I was also wondering if you had a code that could convert XML files into CSV files? Thank you so much.

skjerns commented 6 years ago

Please read how to format code on github: Readme. I have done the formatting for you for now, but I'm not sure if the missing indents are by Github or by your code.

I recently ran it and made a few syntax changes such as indentations

Why did you make syntax changes? The code should be runable as it is, with only exchanging the EDFx-path

As the code is formatted right now there are some missing indents here:

for file in files:
    hypnogram = []
with open(file, mode='rb') as f:
    raw_hypno = [x for x in str(f.read()).split('Sleep_stage_')][1:]
for h in raw_hypno:
            stage  = h[0]
            repeat = int(h.split('\\')[0][12:])//30 # no idea if this also works on linux
            hypnogram.extend(stage*repeat)   
with open(file[:-4] + '.txt', "w") as f:
        writer = csv.writer(f, lineterminator='\r')
        writer.writerows(hypnogram)

With these lines you create only one hypnogram file. Could you check that?
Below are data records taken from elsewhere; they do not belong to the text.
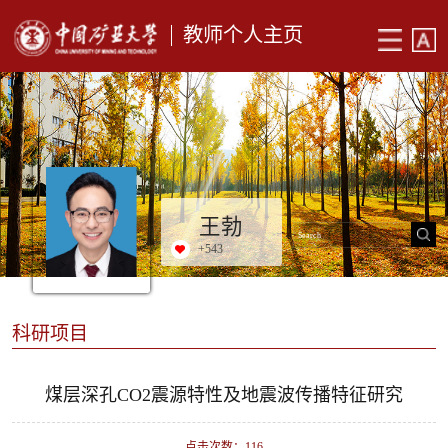
教师个人主页
王勃
+
543
科研项目
煤层深孔CO2震源特性及地震波传播特征研究
点击次数：
116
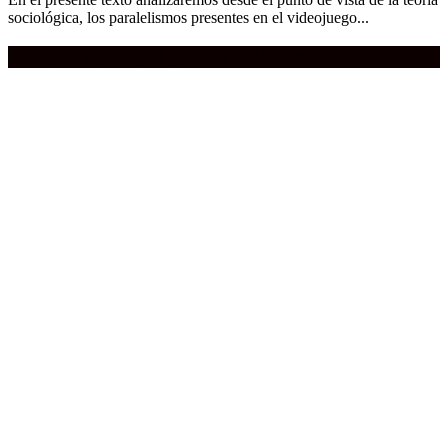
sociológica, los paralelismos presentes en el videojuego...
Compra aquí:
Qué grande ERA el cine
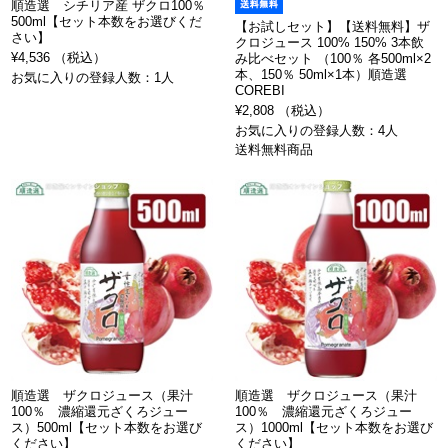
順造選 シチリア産 ザクロ100％
500ml【セット本数をお選びくだ
【お試しセット】【送料無料】ザ
さい】
クロジュース 100% 150% 3本飲
¥4,536 （税込）
み比べセット （100％ 各500ml×2
本、150％ 50ml×1本）順造選
お気に入りの登録人数：1人
COREBI
¥2,808 （税込）
お気に入りの登録人数：4人
送料無料商品
順造選 ザクロジュース（果汁
順造選 ザクロジュース（果汁
100％ 濃縮還元ざくろジュー
100％ 濃縮還元ざくろジュー
ス）500ml【セット本数をお選び
ス）1000ml【セット本数をお選び
ください】
ください】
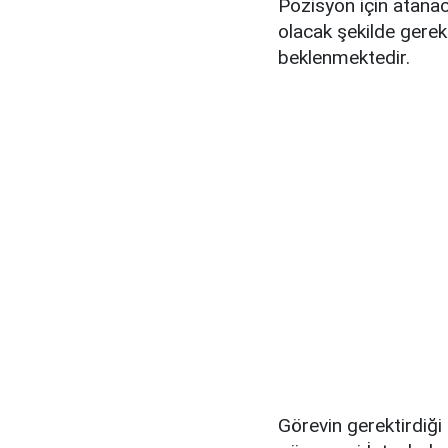
Pozisyon için atanac
olacak şekilde gerek
beklenmektedir.
Görevin gerektirdiği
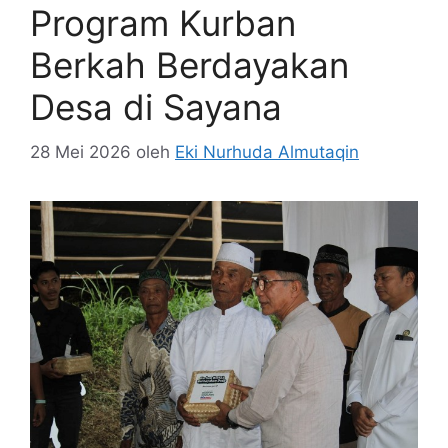
Program Kurban
Berkah Berdayakan
Desa di Sayana
28 Mei 2026
oleh
Eki Nurhuda Almutaqin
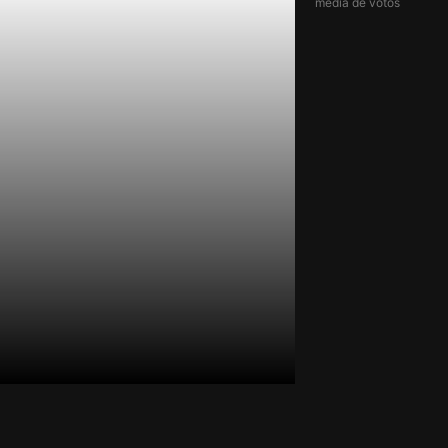
média de votos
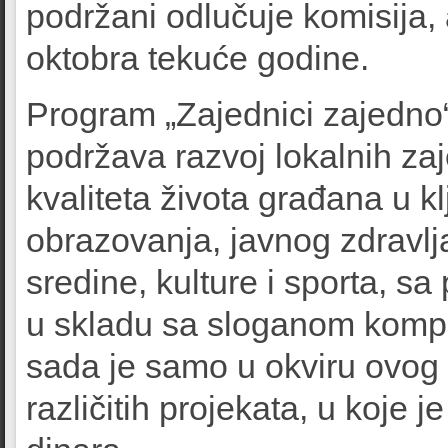
podržani odlučuje komisija, a
oktobra tekuće godine.
Program „Zajednici zajedno
podržava razvoj lokalnih za
kvaliteta života građana u k
obrazovanja, javnog zdravlja 
sredine, kulture i sporta, s
u skladu sa sloganom kompa
sada je samo u okviru ovog
različitih projekata, u koje j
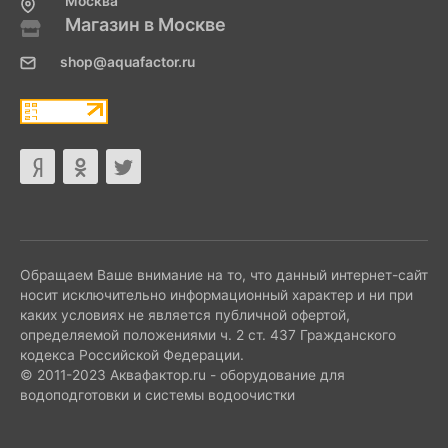
Москва
Магазин в Москве
shop@aquafactor.ru
Обращаем Ваше внимание на то, что данный интернет-сайт
носит исключительно информационный характер и ни при
каких условиях не является публичной офертой,
определяемой положениями ч. 2 ст. 437 Гражданского
кодекса Российской Федерации.
© 2011-2023 Аквафактор.ru - оборудование для
водоподготовки и системы водоочистки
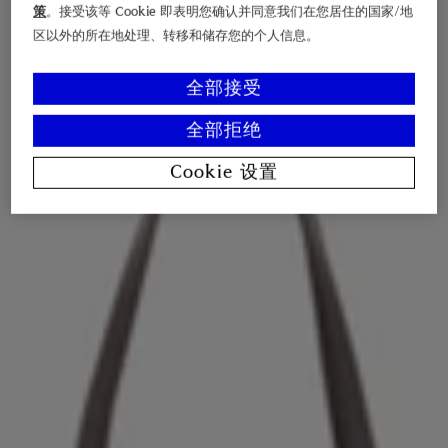
策
。接受该等 Cookie 即表明您确认并同意我们在您居住的国家/地
区以外的所在地处理、转移和储存您的个人信息。
全部接受
全部拒绝
Cookie 设置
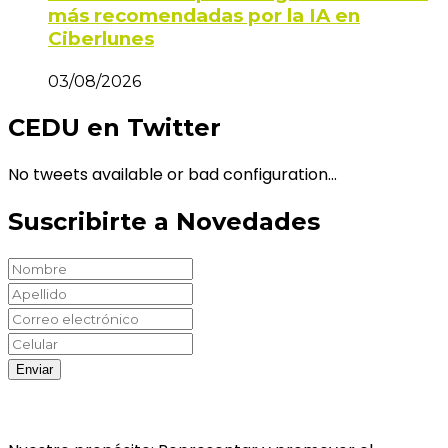
más recomendadas por la IA en
Ciberlunes
03/08/2026
CEDU en Twitter
No tweets available or bad configuration...
Suscribirte a Novedades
Also: What Tensorflow/Keras version are you using?

RAllon commented 6 years ago

Thank you so much for the clarification. I ran the code again and got the following results.
Mean transfer accuracy: 29.4% Mean transfer f1 score: 14.6%

I am starting to think that we are using different datasets. Can you clarify which dataset you are using? I am using your edfx_database.download_edfx code to download the data.
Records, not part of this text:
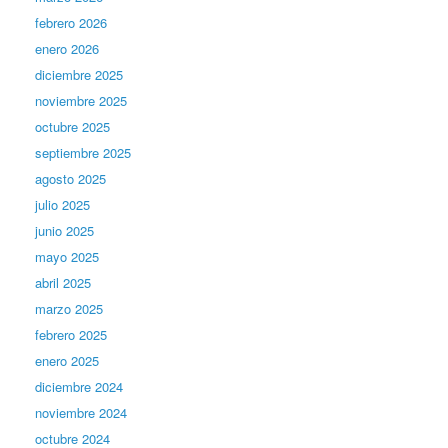
febrero 2026
enero 2026
diciembre 2025
noviembre 2025
octubre 2025
septiembre 2025
agosto 2025
julio 2025
junio 2025
mayo 2025
abril 2025
marzo 2025
febrero 2025
enero 2025
diciembre 2024
noviembre 2024
octubre 2024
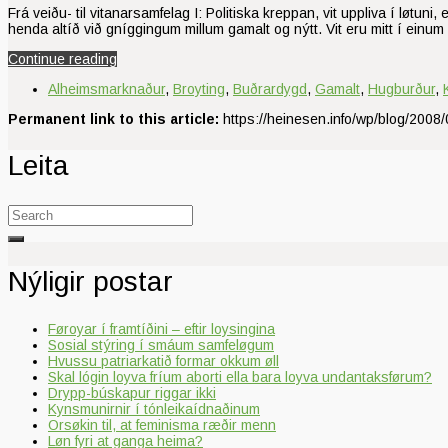
Frá veiðu- til vitanarsamfelag I: Politiska kreppan, vit uppliva í lø
henda altíð við gníggingum millum gamalt og nýtt. Vit eru mitt í einum
Continue reading
Alheimsmarknaður
,
Broyting
,
Buðrardygd
,
Gamalt
,
Hugburður
,
Permanent link to this article:
https://heinesen.info/wp/blog/2008/0
Leita
Search
for:
Nýligir postar
Føroyar í framtíðini – eftir loysingina
Sosial stýring í smáum samfeløgum
Hvussu patriarkatið formar okkum øll
Skal lógin loyva fríum aborti ella bara loyva undantaksførum?
Drypp-búskapur riggar ikki
Kynsmunirnir í tónleikaídnaðinum
Orsøkin til, at feminisma ræðir menn
Løn fyri at ganga heima?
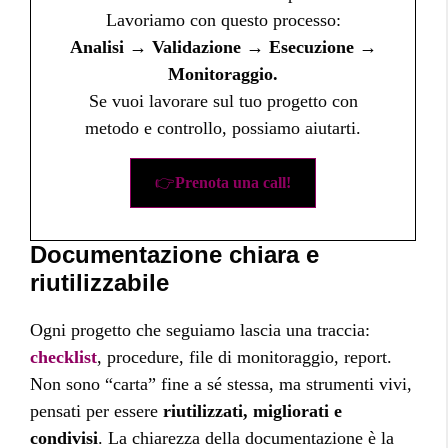
Lavoriamo con questo processo:
Analisi → Validazione → Esecuzione →
Monitoraggio.
Se vuoi lavorare sul tuo progetto con
metodo e controllo, possiamo aiutarti.
👉
Prenota una call!
Documentazione chiara e
riutilizzabile
Ogni progetto che seguiamo lascia una traccia:
checklist
, procedure, file di monitoraggio, report.
Non sono “carta” fine a sé stessa, ma strumenti vivi,
pensati per essere
riutilizzati, migliorati e
condivisi
. La chiarezza della documentazione è la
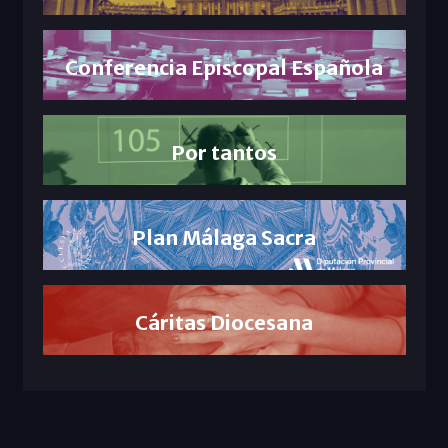
Conferencia Episcopal Española
Por tantos
Plan Málaga Sacra
Cáritas Diocesana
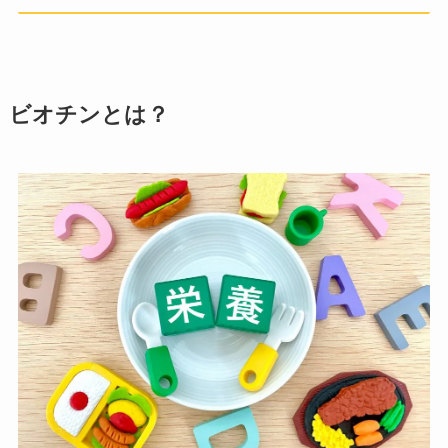
ビオチンとは？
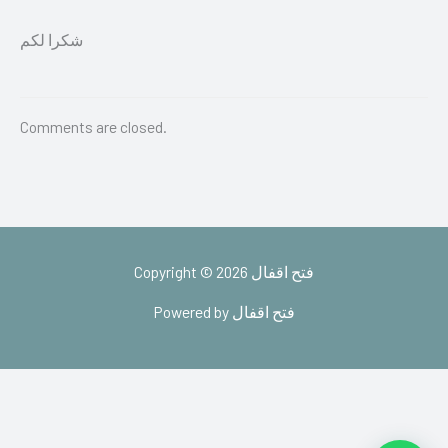
شكرا لكم
Comments are closed.
Copyright © 2026 فتح اقفال
Powered by فتح اقفال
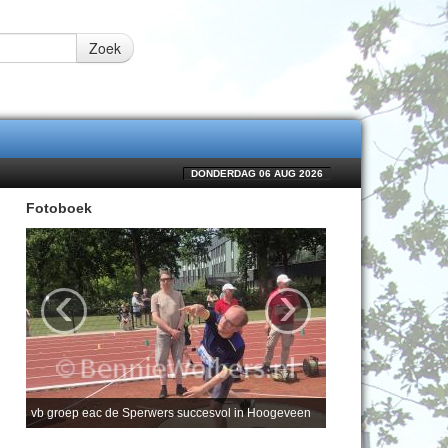
Zoek
DONDERDAG 06 AUG 2026
Fotoboek
‹
›
vb groep eac de Sperwers succesvol in Hoogeveen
skjerns commented 6 years ago

This is quite impossible. There is only one edfx dataset.

The code I provided works with the dataset from physionet https://physionet.org/pn4/sleep-edfx/ It is highly unlikely that it will provide different results on different machines. Either your model file is compromised (or wrong), or your database is.

I'm closing this issue as the error does not seem to lie on my side.

gadallon1 commented 6 years ago

I am trying to run the code above, and I am getting the following numbers:

Mean transfer accuracy: 31.7% Mean transfer f1 score: 21.5%

I am getting the following error message: Using TensorFlow backend. /Users/gadallon/anaconda3/lib/python3.6/importlib/_bootstrap.py:219: RuntimeWarning: compiletime version 3.5 of module 'tensorflow.python.framework.fast_tensor_util' does not match runtime version 3.6 return f(*args, **kwds)

Do you think it might be impacting the results? sorry if this is something obvious.

skjerns commented 6 years ago

could you tell me how big your model files are (./weights/cnn.hdf5)?

As I see the link is down again, so it might be possible that you are downloading an empty file?

gadallon1 commented 6 years ago

It's 395MB.

skjerns commented 6 years ago

Should be 377MB!

I rerun the code on a different machine, including redownloading the edfx-files, and I still get the same results. I do not know what you are doing differently

Please reinstall the package with pip uninstall sleepscorer pip install git+https://github.com/skjerns/AutoSleepScorer

Dedownload the weights. You can also download them manually from here: cnn: https://www.dropbox.com/s/otm6t0u2tmbj7sd/cnn.hdf5?dl=1 rnn: https://www.dropbox.com/s/t6n9x9pvt5tlvj8/rnn.hdf5?dl=1

gadallon1 commented 6 years ago

sorry for the delay. I did actually have the right file. It's 395 on the disk, but 377 before the download. I did everything from scratch and got the same accuracy. I put everything on a new PC (I usually use mac) and got even a lower accuracy (29%). I am suspecting I am doing something wrong. Any chance we can skype at one point to see what's going on.

skjerns commented 6 years ago

This absolutely puzzles me. Especially how you are possible to get even different results on a new machine!

We can skype this weekend if you wish, my username is the same as here.

skjerns commented 6 years ago

follow-up:

seems to be a problem with the file reading at the end of the script. The predictions are created fine.